## Required action
Please repeat the records below exactly, skipping any pictures.
--- START ---
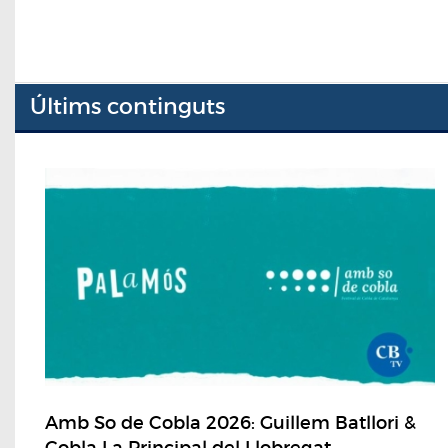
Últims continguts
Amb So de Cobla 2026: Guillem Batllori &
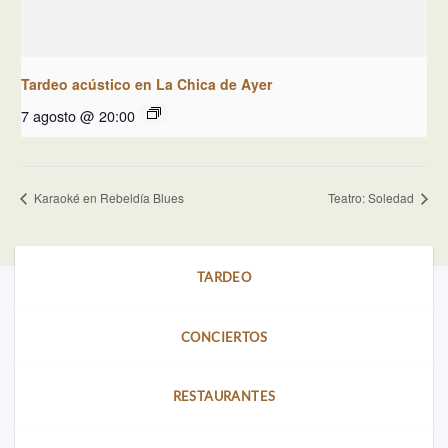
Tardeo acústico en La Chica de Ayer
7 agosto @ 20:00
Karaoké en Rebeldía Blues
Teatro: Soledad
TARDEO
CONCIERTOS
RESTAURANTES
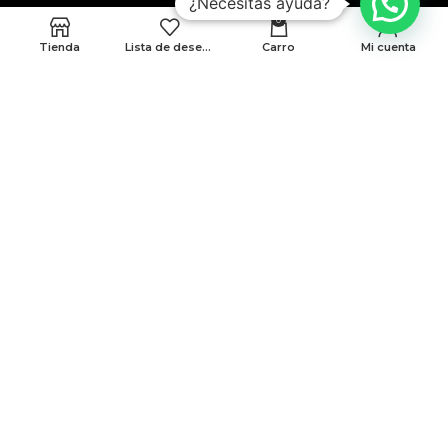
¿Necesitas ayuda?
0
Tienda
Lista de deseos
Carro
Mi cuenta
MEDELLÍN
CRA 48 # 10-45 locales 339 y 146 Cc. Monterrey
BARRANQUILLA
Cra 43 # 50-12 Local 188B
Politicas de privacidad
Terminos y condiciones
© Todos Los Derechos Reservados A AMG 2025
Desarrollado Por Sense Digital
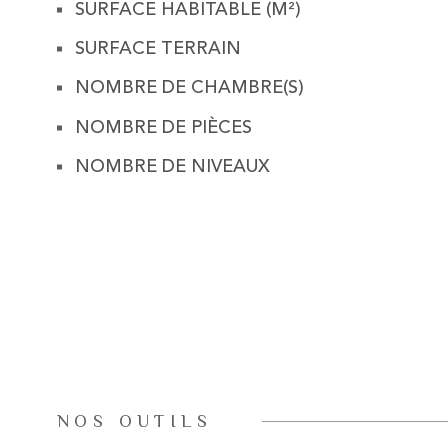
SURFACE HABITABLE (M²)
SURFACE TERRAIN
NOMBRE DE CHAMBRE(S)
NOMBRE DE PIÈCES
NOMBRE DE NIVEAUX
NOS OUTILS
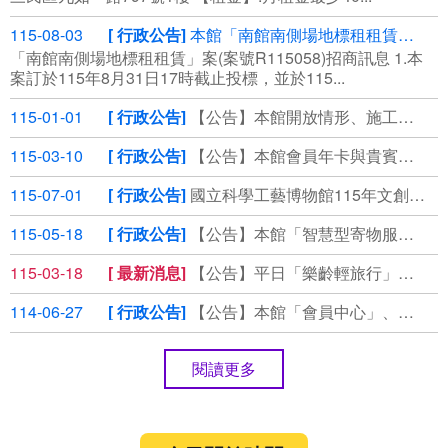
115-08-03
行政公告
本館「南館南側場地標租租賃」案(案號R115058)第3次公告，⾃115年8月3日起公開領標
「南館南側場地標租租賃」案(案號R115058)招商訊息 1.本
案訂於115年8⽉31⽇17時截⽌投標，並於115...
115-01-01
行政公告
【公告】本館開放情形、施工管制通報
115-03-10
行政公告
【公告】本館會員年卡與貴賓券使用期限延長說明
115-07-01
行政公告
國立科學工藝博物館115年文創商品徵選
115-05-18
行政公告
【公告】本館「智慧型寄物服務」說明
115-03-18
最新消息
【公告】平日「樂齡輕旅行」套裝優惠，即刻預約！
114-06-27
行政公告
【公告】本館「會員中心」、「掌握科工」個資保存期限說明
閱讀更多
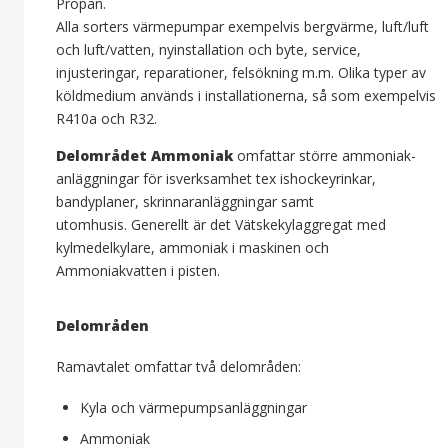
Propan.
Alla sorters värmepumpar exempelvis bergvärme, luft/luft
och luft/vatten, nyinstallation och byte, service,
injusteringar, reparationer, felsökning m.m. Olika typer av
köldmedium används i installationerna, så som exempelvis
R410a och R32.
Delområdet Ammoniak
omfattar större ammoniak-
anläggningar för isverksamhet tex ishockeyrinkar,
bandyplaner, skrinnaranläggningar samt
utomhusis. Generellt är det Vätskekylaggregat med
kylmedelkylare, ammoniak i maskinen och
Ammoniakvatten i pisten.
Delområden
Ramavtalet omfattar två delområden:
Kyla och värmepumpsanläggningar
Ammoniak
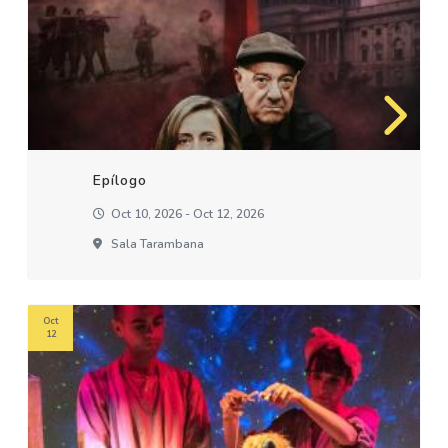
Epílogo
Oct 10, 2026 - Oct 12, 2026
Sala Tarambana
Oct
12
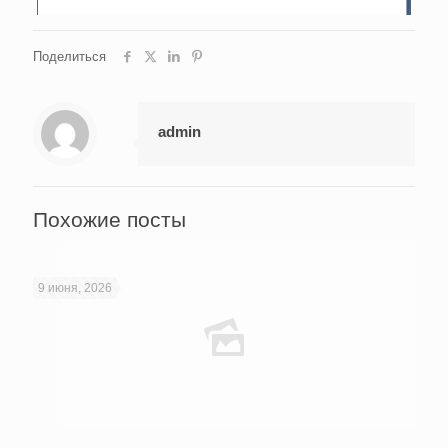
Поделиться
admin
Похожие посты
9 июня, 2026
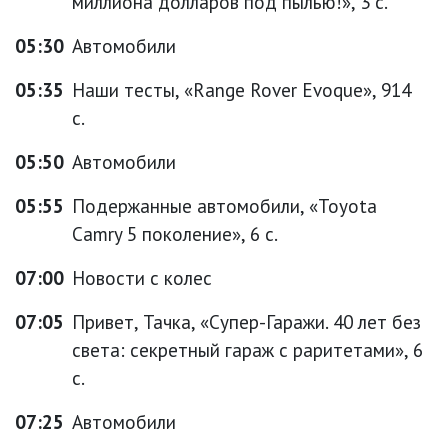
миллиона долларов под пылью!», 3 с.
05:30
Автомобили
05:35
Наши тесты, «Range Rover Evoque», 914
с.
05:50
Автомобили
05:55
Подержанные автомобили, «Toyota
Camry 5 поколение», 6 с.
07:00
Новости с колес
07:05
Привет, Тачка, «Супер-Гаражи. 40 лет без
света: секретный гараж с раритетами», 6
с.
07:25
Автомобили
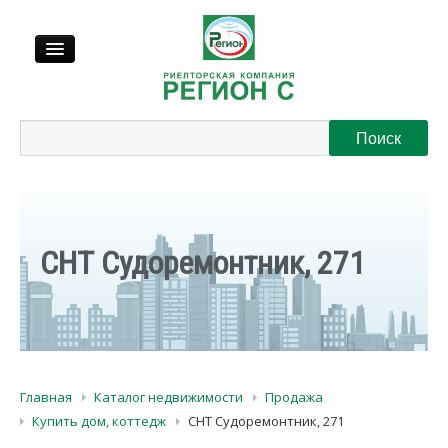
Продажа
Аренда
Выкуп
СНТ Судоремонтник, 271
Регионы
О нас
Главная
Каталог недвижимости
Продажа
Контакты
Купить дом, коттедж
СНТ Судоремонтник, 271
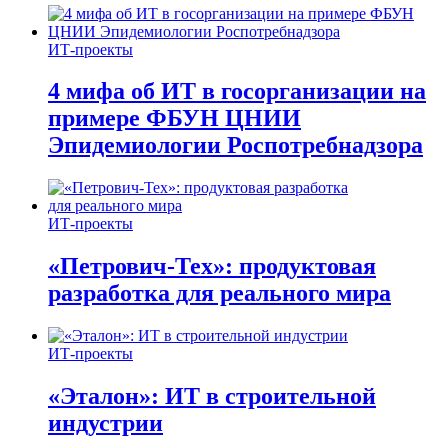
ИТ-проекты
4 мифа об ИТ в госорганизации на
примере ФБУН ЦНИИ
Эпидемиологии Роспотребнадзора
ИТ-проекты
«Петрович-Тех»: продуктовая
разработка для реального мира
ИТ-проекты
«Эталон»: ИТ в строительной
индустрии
--- END ---
## Worked solution
Últims continguts
Amb So de Cobla 2026: Guillem Batllori &
Tardeo acústico en La Chica de Ayer
7 agosto @ 20:00
Karaoké en Rebeldía Blues
Teatro: Soledad
TARDEO
CONCIERTOS
RESTAURANTES
¿Necesitas ayuda?
0
Tienda
Lista de deseos
Carro
Mi cuenta
MEDELLÍN
CRA 48 # 10-45 locales 339 y 146 Cc. Monterrey
BARRANQUILLA
Cra 43 # 50-12 Local 188B
Politicas de privacidad
Terminos y condiciones
© Todos Los Derechos Reservados A AMG 2025
Desarrollado Por Sense Digital
SURFACE HABITABLE (M²)
SURFACE TERRAIN
NOMBRE DE CHAMBRE(S)
NOMBRE DE PIÈCES
NOMBRE DE NIVEAUX
NOS OUTILS
115-08-03
行政公告
本館「南館南側場地標租租賃」案(案號R115058)第3次公告，⾃115年8月3日起公開領標
「南館南側場地標租租賃」案(案號R115058)招商訊息 1.本
案訂於115年8⽉31⽇17時截⽌投標，並於115...
115-01-01
行政公告
【公告】本館開放情形、施工管制通報
115-03-10
行政公告
【公告】本館會員年卡與貴賓券使用期限延長說明
115-07-01
行政公告
國立科學工藝博物館115年文創商品徵選
115-05-18
行政公告
【公告】本館「智慧型寄物服務」說明
115-03-18
最新消息
【公告】平日「樂齡輕旅行」套裝優惠，即刻預約！
114-06-27
行政公告
【公告】本館「會員中心」、「掌握科工」個資保存期限說明
閱讀更多
Propan.
Alla sorters värmepumpar exempelvis bergvärme, luft/luft
och luft/vatten, nyinstallation och byte, service,
injusteringar, reparationer, felsökning m.m. Olika typer av
köldmedium används i installationerna, så som exempelvis
R410a och R32.
Delområdet Ammoniak
omfattar större ammoniak-
anläggningar för isverksamhet tex ishockeyrinkar,
bandyplaner, skrinnaranläggningar samt
utomhusis. Generellt är det Vätskekylaggregat med
kylmedelkylare, ammoniak i maskinen och
Ammoniakvatten i pisten.
Delområden
Ramavtalet omfattar två delområden:
Kyla och värmepumpsanläggningar
Ammoniak
Epílogo
Oct 10, 2026 - Oct 12, 2026
Sala Tarambana
Oct
12
Поделиться
admin
Похожие посты
9 июня, 2026
миллиона долларов под пылью!», 3 с.
05:30
Автомобили
05:35
Наши тесты, «Range Rover Evoque», 914
с.
05:50
Автомобили
05:55
Подержанные автомобили, «Toyota
Camry 5 поколение», 6 с.
07:00
Новости с колес
07:05
Привет, Тачка, «Супер-Гаражи. 40 лет без
света: секретный гараж с раритетами», 6
с.
07:25
Автомобили
Продажа
Аренда
Выкуп
СНТ Судоремонтник, 271
Регионы
О нас
Главная
Каталог недвижимости
Продажа
Контакты
Купить дом, коттедж
СНТ Судоремонтник, 271
ИТ-проекты
4 мифа об ИТ в госорганизации на
примере ФБУН ЦНИИ
Эпидемиологии Роспотребнадзора
ИТ-проекты
«Петрович-Тех»: продуктовая
разработка для реального мира
ИТ-проекты
«Эталон»: ИТ в строительной
индустрии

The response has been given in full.